A destare particolare preoccupazione, quelle zone dove non sussistono condizioni igieniche adeguate. In quel caso, il rischio sarebbe addirittura molto elevato. “Comprendere il rischio di diffusione attraverso la via oro-fecale, pur essendo ancora in una fase abbastanza precoce della pandemia, consentirà di condividere con il pubblico più informazioni basate sull'evidenza della trasmissione virale.

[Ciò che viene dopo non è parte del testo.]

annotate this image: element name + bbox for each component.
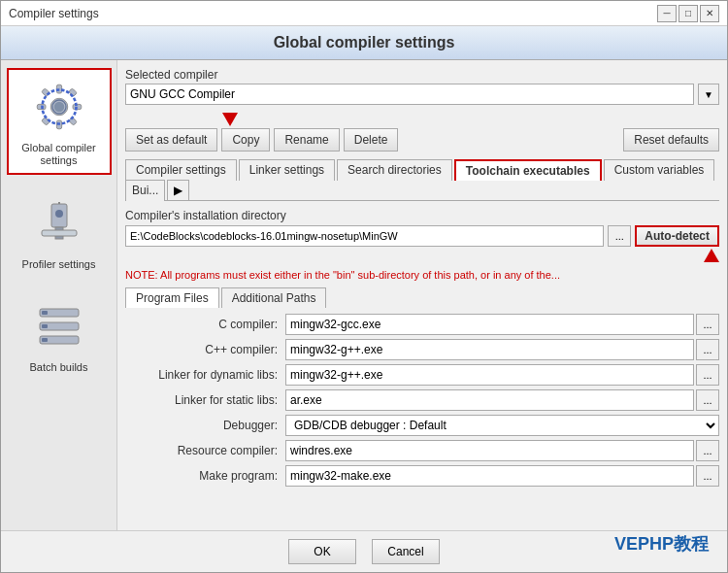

Inoltre, i rischi associati al caricamento delle acque reflue durante il resto dell'epidemia Covid-19 deve essere quantificato al più presto per consentire ai gestori delle acque reflue di agire rapidamente e mettere in atto misure di controllo per ridurre l'esposizione umana a questo materiale potenzialmente infettivo, affermano gli esperti, invitando i paesi ad agire in fretta.

“In un momento in cui il mondo è così concentrato ad intervenire sulle vie respiratorie, trattandosi di un virus respiratorio, non si deve però trascurare la possibilità che il Sars-Cov-2 possa diffondersi anche attraverso via oro-fecale", concludono.